In addition, the review time of MAAs by both regulatory agencies via different regulatory approval pathways (FDA 1 – FDA 8 in the United States: combinations of fast track designation, breakthrough therapy designation, priority review, and accelerated approval; and EMA 1 – EMA 8 in the European Union: combinations of PRIME, accelerated assessment and conditional approval) followed during consecutive stages leading to marketing authorization were compared. In the United States, the review time of the MAAs for new anticancer drugs undergoing priority review was in general shorter than that for those following the standard regulatory pathway (FDA 8, 304 days [median]; Figure 2a). Using one or more expedited regulatory approval programs at the stage of drug development but not at the stage of review of MAA (FDA 3 or FDA 4) did not have a high impact in the review time of MAAs. The MAAs for the new anticancer drugs undergoing at least one expedited regulatory program at each stage (FDA 1) were reviewed the fastest by the FDA (a median of 172 days): fast track designation and/or breakthrough therapy designation at the stage of drug development, followed by priority review at the stage of review of MAA, and thereafter by accelerated approval at the stage of approval of drug (Figure 2a). The review time of MAAs for new anticancer drugs following the regulatory pathways FDA 2 or FDA 6, both using priority review at the stage of review of MAA, were comparably short (192 days [median] and 212 days [median], respectively; Figure 2a). In the European Union, most of the new anticancer drugs were reviewed via the standard regulatory pathway. However, the review time of the MAAs for new anticancer drugs undergoing accelerated assessment (EMA 5 and EMA 6) was shorter (183 days [median] and 204 days [median], respectively) than that for new anticancer drugs following the standard regulatory pathway (EMA 8, 343 days [median]; Figure 2b). Using accelerated assessment at the stage of review of MAA, and thereafter using conditional approval at the stage of approval of drug resulted in the shortest review time of MAAs for new anticancer drugs the by EMA (the regulatory pathway EMA 5; Figure 2b).
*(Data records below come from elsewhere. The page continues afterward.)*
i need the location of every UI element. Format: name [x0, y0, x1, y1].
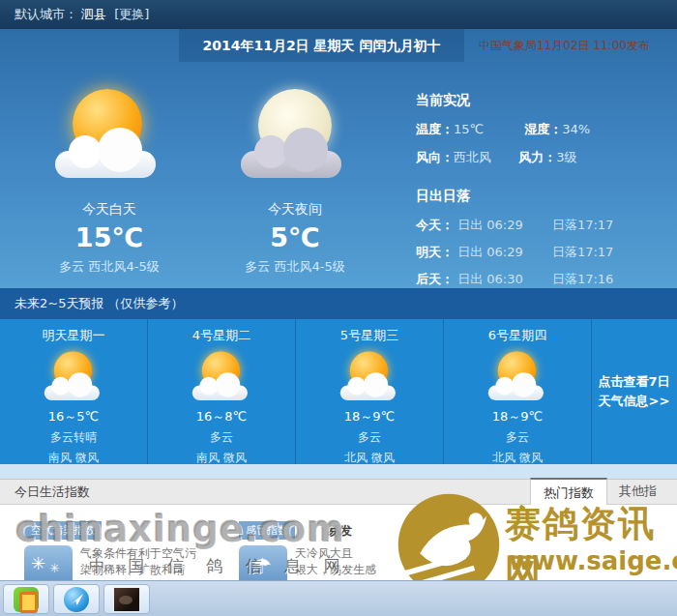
forecast-day-name: 6号星期四	[444, 327, 591, 344]
life-index-header: 今日生活指数 热门指数 其他指数	[0, 479, 677, 505]
sun-cloud-icon	[329, 350, 410, 386]
wind-dir-value: 西北风	[454, 150, 491, 164]
view-7day-link[interactable]: 点击查看7日 天气信息>>	[592, 319, 676, 464]
forecast-day-temp: 18～9℃	[444, 408, 591, 425]
desc-line: 染物稀释、扩散和清	[80, 562, 196, 578]
index-item-cold-flu: 感冒指数 易发 天冷风大且 很大，易发生感	[239, 520, 558, 588]
today-night-title: 今天夜间	[203, 201, 387, 219]
sun-cloud-icon	[51, 85, 167, 193]
sunrise-row-today: 今天： 日出 06:29 日落17:17	[416, 217, 669, 234]
desc-line: 很大，易发生感	[295, 562, 376, 578]
today-day-title: 今天白天	[17, 201, 201, 219]
current-row-2: 风向：西北风 风力：3级	[416, 149, 669, 166]
forecast-columns: 明天星期一 16～5℃ 多云转晴 南风 微风 4号星期二 16～8℃ 多云 南风…	[0, 319, 677, 464]
cold-flu-badge: 感冒指数	[239, 521, 295, 540]
taskbar-image-viewer-button[interactable]	[103, 584, 150, 614]
sunrise-row-dayafter: 后天： 日出 06:30 日落17:16	[416, 271, 669, 288]
forecast-day-temp: 18～9℃	[296, 408, 443, 425]
forecast-day-name: 5号星期三	[296, 327, 443, 344]
tab-other-index[interactable]: 其他指数	[606, 478, 677, 505]
current-conditions-panel: 当前实况 温度：15℃ 湿度：34% 风向：西北风 风力：3级 日出日落 今天：…	[416, 92, 669, 298]
temp-label: 温度：	[416, 122, 454, 136]
sun-cloud-icon	[477, 350, 558, 386]
cold-flu-level: 易发	[327, 522, 352, 540]
photo-thumbnail-icon	[113, 587, 140, 612]
today-night-block: 今天夜间 5℃ 多云 西北风4-5级	[203, 87, 387, 276]
sunrise-sunset-panel: 日出日落 今天： 日出 06:29 日落17:17 明天： 日出 06:29 日…	[416, 188, 669, 288]
default-city-bar: 默认城市：泗县 [更换]	[0, 0, 677, 29]
sun-cloud-icon	[181, 350, 262, 386]
view-7day-link-line1: 点击查看7日	[598, 372, 669, 392]
taskbar-app-1-button[interactable]	[3, 584, 49, 614]
moon-cloud-icon	[237, 85, 353, 193]
divider-strip	[0, 464, 677, 479]
view-7day-link-line2: 天气信息>>	[599, 392, 670, 411]
forecast-day-3: 5号星期三 18～9℃ 多云 北风 微风	[296, 319, 444, 464]
forecast-day-1: 明天星期一 16～5℃ 多云转晴 南风 微风	[0, 319, 148, 464]
forecast-day-condition: 多云	[444, 429, 591, 446]
life-index-title: 今日生活指数	[15, 480, 90, 505]
humidity-value: 34%	[562, 122, 590, 136]
wind-power-label: 风力：	[518, 150, 556, 164]
forecast-day-temp: 16～8℃	[148, 408, 295, 425]
tab-hot-index[interactable]: 热门指数	[530, 478, 607, 505]
sunset-value: 日落17:17	[552, 218, 613, 232]
today-day-condition: 多云 西北风4-5级	[17, 258, 201, 276]
today-night-temp: 5℃	[203, 222, 387, 252]
blue-browser-icon	[64, 587, 89, 612]
forecast-day-name: 明天星期一	[0, 327, 147, 344]
sunrise-value: 日出 06:29	[457, 218, 523, 232]
forecast-day-condition: 多云转晴	[0, 429, 147, 446]
air-pollution-badge: 空气污染指数	[24, 521, 102, 540]
forecast-day-condition: 多云	[296, 429, 443, 446]
sun-day-label: 明天：	[416, 245, 454, 259]
city-name: 泗县	[81, 7, 106, 21]
current-row-1: 温度：15℃ 湿度：34%	[416, 121, 669, 138]
sun-cloud-icon	[33, 350, 114, 386]
index-item-air-pollution: 空气污染指数 气象条件有利于空气污 染物稀释、扩散和清	[24, 520, 266, 588]
today-day-block: 今天白天 15℃ 多云 西北风4-5级	[17, 87, 201, 276]
sunrise-value: 日出 06:30	[457, 272, 523, 286]
forecast-day-2: 4号星期二 16～8℃ 多云 南风 微风	[148, 319, 296, 464]
sun-day-label: 今天：	[416, 218, 454, 232]
date-lunar-text: 2014年11月2日 星期天 闰闰九月初十	[179, 29, 464, 62]
today-night-condition: 多云 西北风4-5级	[203, 258, 387, 276]
wind-dir-label: 风向：	[416, 150, 454, 164]
change-city-link[interactable]: [更换]	[114, 7, 149, 21]
forecast-day-name: 4号星期二	[148, 327, 295, 344]
forecast-day-condition: 多云	[148, 429, 295, 446]
forecast-section-title: 未来2~5天预报 （仅供参考）	[0, 288, 677, 319]
publish-time-text: 中国气象局11月02日 11:00发布	[479, 29, 650, 62]
current-conditions-title: 当前实况	[416, 92, 669, 109]
sun-day-label: 后天：	[416, 272, 454, 286]
life-index-content: 空气污染指数 气象条件有利于空气污 染物稀释、扩散和清 感冒指数 易发 天冷风大…	[0, 505, 677, 582]
temp-value: 15℃	[454, 122, 484, 136]
taskbar	[0, 580, 677, 616]
sunset-value: 日落17:17	[552, 245, 613, 259]
today-day-temp: 15℃	[17, 222, 201, 252]
desc-line: 气象条件有利于空气污	[80, 545, 196, 562]
weather-page: 默认城市：泗县 [更换] 2014年11月2日 星期天 闰闰九月初十 中国气象局…	[0, 0, 677, 616]
sunrise-sunset-title: 日出日落	[416, 188, 669, 205]
sunrise-row-tomorrow: 明天： 日出 06:29 日落17:17	[416, 244, 669, 261]
desc-line: 天冷风大且	[295, 545, 376, 562]
forecast-day-4: 6号星期四 18～9℃ 多云 北风 微风	[444, 319, 592, 464]
green-app-icon	[14, 587, 39, 612]
sunset-value: 日落17:16	[552, 272, 613, 286]
default-city-label: 默认城市：	[15, 7, 77, 21]
wind-power-value: 3级	[556, 150, 576, 164]
taskbar-browser-button[interactable]	[53, 584, 100, 614]
forecast-day-temp: 16～5℃	[0, 408, 147, 425]
current-weather-panel: 2014年11月2日 星期天 闰闰九月初十 中国气象局11月02日 11:00发…	[0, 29, 677, 288]
sunrise-value: 日出 06:29	[457, 245, 523, 259]
humidity-label: 湿度：	[524, 122, 562, 136]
Review time of MAA and advisory committee meetings

The effect of consulting scientific advisory committees (ODAC by the FDA and IC‐SAG the EMA) on the review time of MAAs was evaluated. 11 (14%) and 15 (20%) new anticancer drugs required advisory committee meeting in the United States and in the European Union, respectively (Figure 2c). Seven of these drugs were referred by both regulatory agencies to the advisory committee meeting (axitinib, brentuximab vedotin, ofatumumab, olaparib, panobinostat, pazopanib, and vandetanib; Table S1). The drugs following the regulatory pathways FDA 2 (fast track designation and/or breakthrough therapy designation at the stage of drug development, followed by priority review at the stage of review of MAA), FDA 7 (accelerated approval at the stage of approval of drug) or EMA 5 (accelerated assessment at the stage of review of MAA and conditional approval at the stage of approval of drug) were not referred to an advisory committee meeting (Figure 2c). Nine of 68 (13%) and 10 of 33 (30%) new anticancer drugs undergoing one or more expedited regulatory approval programs (FDA 1 – FDA 7 and EMA 1 – EMA 7) were referred to an advisory committee meeting by the FDA and the EMA, respectively. The typical review time of MAAs for these drugs was 113 days and 130 days (based on median values) longer in the United States and the European Union, respectively, if referred to an advisory committee meeting (Figure 2c). Referral to the advisory committee meeting had a lower impact on the review time of MAAs for drugs undergoing the standard regulatory approval pathway (5 day shorter and 22 days longer [based on median values] in the United States and the European Union, respectively). The issues raised to the scientific advisory committees were distinct to the United States and the European Union, and the most common questions were related to risk–benefit assessment in the United States and clinical data package, target population/indication, and evidence of clinical efficacy in the European Union (Table 2).

TABLE 2

Issues raised to the scientific advisory committees in the United States (ODAC) and the European Union (IC‐SAG)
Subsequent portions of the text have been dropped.